[MATERIAL PROVIDED Boundary: Start]

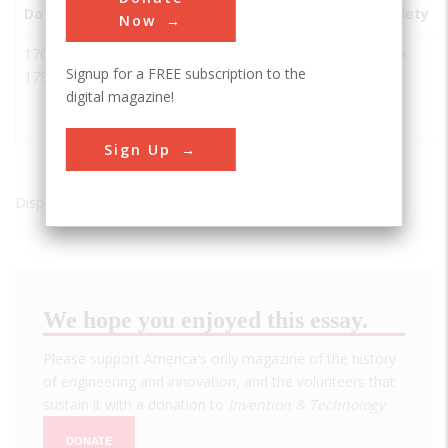
Date
Innovation
City
State
Country
Society
Now
1768-
First
Annonay
France
AIAA
Signup for a FREE subscription to the
1790
Balloon
digital magazine!
Launch
Site
Sign Up
Displaying results 1 of 1 - 1
We hope you enjoyed this essay.
Please support America's only magazine of the history
of engineering and innovation, and the volunteers that
sustain it with a donation to
Invention & Technology
.
DONATE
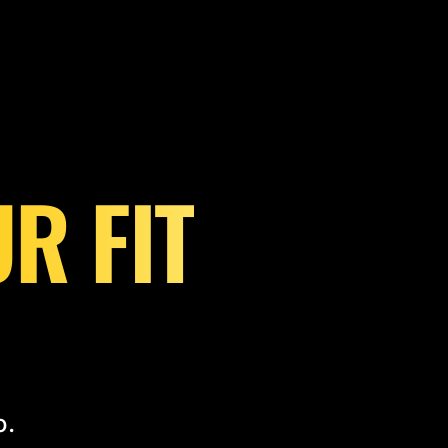
R FIT
o.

[MATERIAL PROVIDED Boundary: End]

• _DIRECTIONS_: Answer with a number alone. It should equal the count of lines in the entries that hold "magazine".

• _ANSWER BOX_: 2